Improving the quality of Indonesian universities
Published: Wednesday 17th February 2016
ACU academic Mary Gallagher from the Faculty of Education and Arts has a number of strings to her bow. She has worked as a teacher for almost thirty years and a lecturer for the past ten years. Mary has also been involved in international development since 2001, teaching police, lawyers, public officials and educators how to teach others in Indonesia, Georgia and Azerbaijan.
For the past five years Mary has worked on an important and ambitious project involving the education faculties of state Islamic universities (UIN) in Indonesia, Australia’s nearest northern neighbour, with a population of over 250 million people, almost 80 percent of them Muslim.
In recent years, these UIN have sought to reform and modernize, primarily by bringing their curricula into line with international standards and adding conventional disciplines of study to their well-regarded Islamic offerings.

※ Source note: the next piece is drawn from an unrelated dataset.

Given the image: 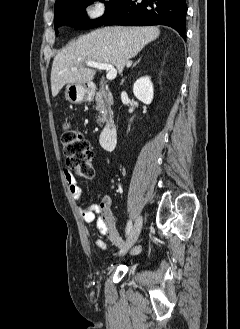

Mary has reviewed these curricula, through extensive interviews with staff, students, alumni and lecturers, and thorough analysis of relevant material (curricula, syllabuses, class schedules and timetables, course guides and examples of examinations).
The challenges faced by these UIN make the problems we face in Australia seem insignificant! For example:
- Most lecturers carry a face‐to‐face workload of at least 20 hours per week.
- Very few lecture rooms are air‐conditioned (those who have been to Asia will appreciate the significance of this!).
- Lecturers are paid low salaries; many of them need to supplement their income with outside work.
- Student load is very heavy: students are required to complete up to nine subjects a semester.
These reviews allow Mary to escape Canberra’s cold winters, eat tasty Indonesian food, visit beautiful temples and climb awe inspiring volcanoes.
More important, however, are Mary’s contributions to education standards in Indonesia.
Her work on improving syllabuses, assessment models and pedagogy, has significantly improved the quality of graduates and the employment prospects of some of Indonesia’s most disadvantaged. Mary looks forward to continuing with this important work.